Government ownership and the appointment of experienced staff rather than political appointments needs to be encouraged. In its development and implementation of DDR III, the government of the DRC may benefit from external technical assistance to improve the quality of the programme and monitor its implementation. The organisations signatories to this letter understand that currently, funding of the DDR plan has not been confirmed but that donors have been approached for support. Using its financial leverage, donors should ensure that the plan reaches a standard that is fit for purpose and prevents failures of DDR programs in the past.
In particular, we recommend that the final DDR III plan includes the following points regarding reintegration:
- The government’s DDR plan should work within already-existing structures. This includes working in alignment with initiatives taking place through the ISSSS and other peace frameworks, such as the PSCF, to ensure compatibility and a wider impact on community reconciliation and local peacebuilding.
- Reintegration must not be approached as a technical solution to a political problem. The process must be seen in the context of wider political processes that address the underlying causes of conflict in eastern DRC.

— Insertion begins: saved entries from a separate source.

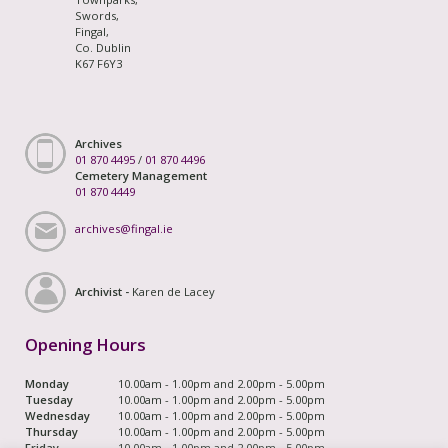
Swords,
Fingal,
Co. Dublin
K67 F6Y3
Archives
01 870 4495
/
01 870 4496
Cemetery Management
01 870 4449
archives@fingal.ie
Archivist -
Karen de Lacey
Opening Hours
Monday
10.00am - 1.00pm and 2.00pm - 5.00pm
Tuesday
10.00am - 1.00pm and 2.00pm - 5.00pm
Wednesday
10.00am - 1.00pm and 2.00pm - 5.00pm
Thursday
10.00am - 1.00pm and 2.00pm - 5.00pm
Friday
10.00am - 1.00pm and 2.00pm - 5.00pm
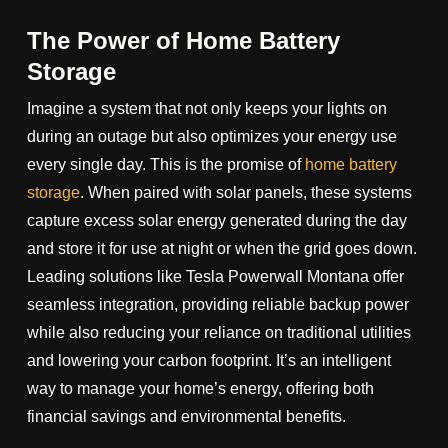
The Power of Home Battery
Storage
Imagine a system that not only keeps your lights on
during an outage but also optimizes your energy use
every single day. This is the promise of
home battery
storage
. When paired with solar panels, these systems
capture excess solar energy generated during the day
and store it for use at night or when the grid goes down.
Leading solutions like Tesla Powerwall Montana offer
seamless integration, providing reliable backup power
while also reducing your reliance on traditional utilities
and lowering your carbon footprint. It’s an intelligent
way to manage your home’s energy, offering both
financial savings and environmental benefits.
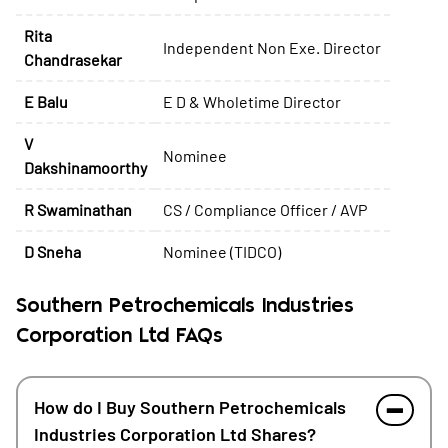
Rita
Independent Non Exe. Director
Chandrasekar
E Balu
E D & Wholetime Director
V
Nominee
Dakshinamoorthy
R Swaminathan
CS / Compliance Officer / AVP
D Sneha
Nominee (TIDCO)
Southern Petrochemicals Industries
Corporation Ltd FAQs
How do I Buy Southern Petrochemicals
Industries Corporation Ltd Shares?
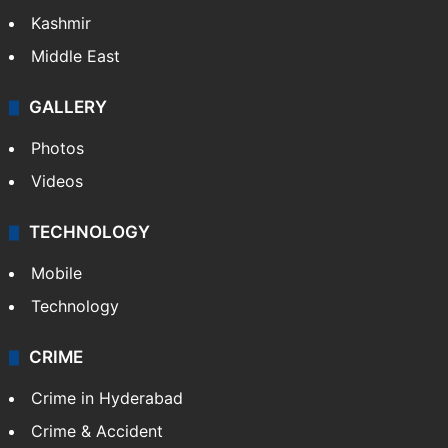
Kashmir
Middle East
GALLERY
Photos
Videos
TECHNOLOGY
Mobile
Technology
CRIME
Crime in Hyderabad
Crime & Accident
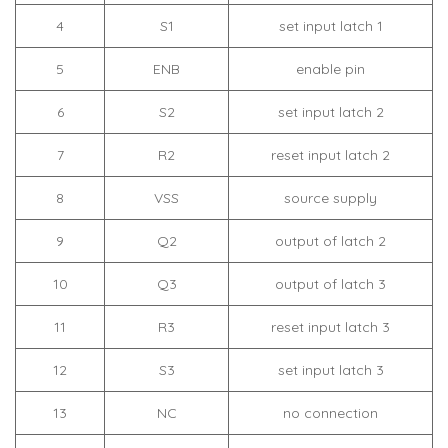
4
S1
set input latch 1
5
ENB
enable pin
6
S2
set input latch 2
7
R2
reset input latch 2
8
VSS
source supply
9
Q2
output of latch 2
10
Q3
output of latch 3
11
R3
reset input latch 3
12
S3
set input latch 3
13
NC
no connection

- Ex-combatants should to the greatest possible degree be reintegrated into their communities of origin. Reintegration into the FARDC needs to be linked to a separate vetting and SSR process. The proposal to relocate ex-combatants not joining the army permanently to the west of the country must be ruled out. Communities should be involved in the whole reintegration process, from design to implementation. The communities located around reintegration centres should be consulted, and continuous dialogue must take place with those affected by the returns of former combatants.

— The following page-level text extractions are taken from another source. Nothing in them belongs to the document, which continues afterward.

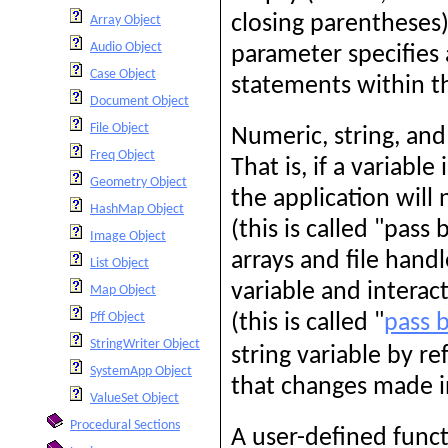
closing parentheses
Array Object
Audio Object
parameter specifies 
Case Object
statements within t
Document Object
File Object
Numeric, string, and
Freq Object
That is, if a variable
Geometry Object
the application will
HashMap Object
(this is called "pass
Image Object
arrays and file hand
List Object
variable and interact
Map Object
Pff Object
(this is called "
pass 
StringWriter Object
string variable by r
SystemApp Object
that changes made in
ValueSet Object
Procedural Sections
A user-defined funct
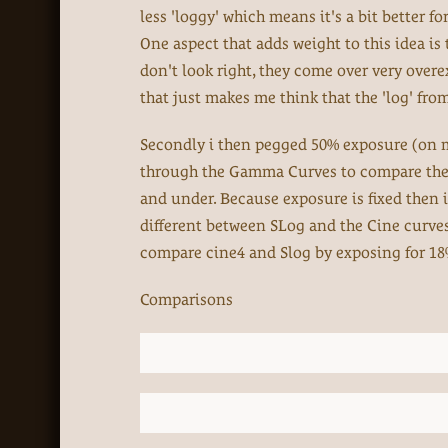
less 'loggy' which means it's a bit better f
One aspect that adds weight to this idea is 
don't look right, they come over very over
that just makes me think that the 'log' from
Secondly i then pegged 50% exposure (on my
through the Gamma Curves to compare them 
and under. Because exposure is fixed then it
different between SLog and the Cine curves s
compare cine4 and Slog by exposing for 18% 
Comparisons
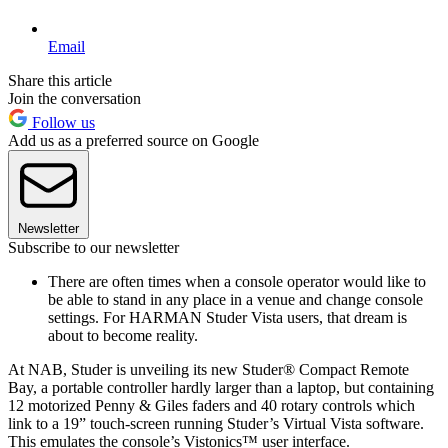
Email
Share this article
Join the conversation
Follow us
Add us as a preferred source on Google
Newsletter
Subscribe to our newsletter
There are often times when a console operator would like to
be able to stand in any place in a venue and change console
settings. For HARMAN Studer Vista users, that dream is
about to become reality.
At NAB, Studer is unveiling its new Studer® Compact Remote
Bay, a portable controller hardly larger than a laptop, but containing
12 motorized Penny & Giles faders and 40 rotary controls which
link to a 19” touch-screen running Studer’s Virtual Vista software.
This emulates the console’s Vistonics™ user interface.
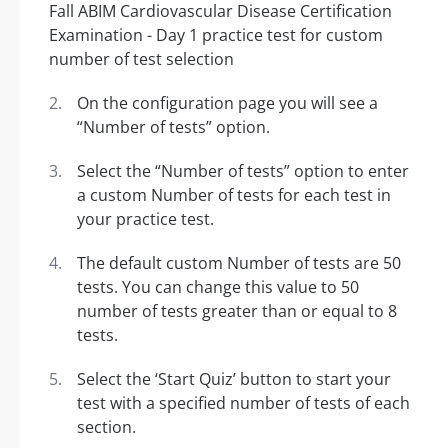
On the configuration page you will see a
“Number of tests” option.
Select the “Number of tests” option to enter
a custom Number of tests for each test in
your practice test.
The default custom Number of tests are 50
tests. You can change this value to 50
number of tests greater than or equal to 8
tests.
Select the ‘Start Quiz’ button to start your
test with a specified number of tests of each
section.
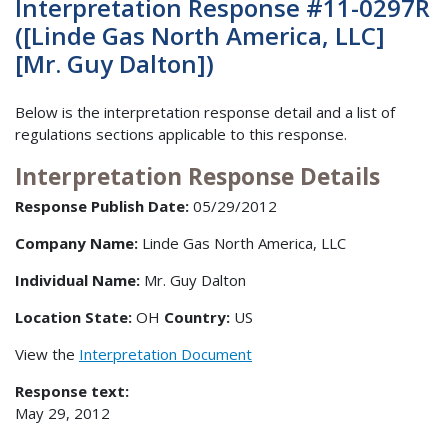
Interpretation Response #11-0297R
([Linde Gas North America, LLC]
[Mr. Guy Dalton])
Below is the interpretation response detail and a list of
regulations sections applicable to this response.
Interpretation Response Details
Response Publish Date:
05/29/2012
Company Name:
Linde Gas North America, LLC
Individual Name:
Mr. Guy Dalton
Location State:
OH
Country:
US
View the
Interpretation Document
Response text:
May 29, 2012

- The focus should be on community reconciliation efforts and building the skills of excombatants in order to give them viable livelihood alternatives. Reintegration projects should be designed with community members before civic reintegration of combatants in order to benefit the whole community, to promote better reintegration economic and social interdependence, and in order to reduce hostile attitudes of communities towards ex-combatants.
- Women combatants and women associated with armed groups should benefit fully from reintegration projects, as should children and disabled ex-combatants. Mechanisms should be put in place to account for their specific needs, and the psychological needs of ex-combatants must be properly addressed.

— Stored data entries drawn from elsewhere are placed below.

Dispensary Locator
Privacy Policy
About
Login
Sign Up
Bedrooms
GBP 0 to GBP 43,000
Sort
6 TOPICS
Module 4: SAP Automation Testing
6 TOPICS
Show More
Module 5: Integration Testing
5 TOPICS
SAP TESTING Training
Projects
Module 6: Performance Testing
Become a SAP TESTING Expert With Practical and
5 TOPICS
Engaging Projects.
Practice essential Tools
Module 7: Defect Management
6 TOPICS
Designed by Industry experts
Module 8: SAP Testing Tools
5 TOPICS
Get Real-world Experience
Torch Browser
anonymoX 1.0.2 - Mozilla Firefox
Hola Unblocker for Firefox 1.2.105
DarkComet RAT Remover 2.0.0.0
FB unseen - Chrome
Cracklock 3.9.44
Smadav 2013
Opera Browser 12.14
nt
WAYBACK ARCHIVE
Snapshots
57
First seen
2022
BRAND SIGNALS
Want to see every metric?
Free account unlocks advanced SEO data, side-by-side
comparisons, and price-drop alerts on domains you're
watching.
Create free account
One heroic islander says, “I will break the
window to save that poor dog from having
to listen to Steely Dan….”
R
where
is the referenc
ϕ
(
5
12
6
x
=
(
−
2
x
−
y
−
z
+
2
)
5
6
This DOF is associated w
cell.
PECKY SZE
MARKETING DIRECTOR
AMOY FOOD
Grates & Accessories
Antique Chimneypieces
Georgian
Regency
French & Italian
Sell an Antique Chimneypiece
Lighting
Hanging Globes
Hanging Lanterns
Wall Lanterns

- In order to properly provide a follow-up throughout the five-year DDR process, each excombatant must be issued with a case worker to oversee their progress. These case workers should maintain good contact with the community as a whole in order to ensure proper attention to wider concerns. The resources for this must be clearly defined by the government, in addition to realistic ratios.
- Finally, a comprehensive and long-term monitoring and evaluation tool must be elaborated to ensure the successful implementation of the DDR plan and monitor its progress, particular around reintegration. This could work within the framework of the ISSSS revised monitoring and evaluation tool, to ensure impact on an aggregate level is achieved. This would allow for adaptability of the plan, enabling the government to rapidly respond to immediate concerns and to fine-tune the reintegration concept over time. This could be facilitated by a gradual release of funding based on progress and accountability, including milestones set out with the government of DRC. To prevent funding from being misused, as occurred with previous DDR programs in the DRC, an independent financial oversight board should be established.
It is paramount to respond immediately to the needs of surrendering combatants, and for this reason the plan must move forward both in its design and its implementation. However, to go beyond emergency assistance and ensure the sustainability of the overall DDR plan, it is essential that the process is neither rushed nor incomplete. DDR for the numerous armed groups present in eastern DRC is one of the critical challenges for lasting peace in the wider region. The successful reintegration of thousands of ex-combatants into civilian communities is crucial: the alternative is to see them pose a continued threat to civilian safety and stability in DRC.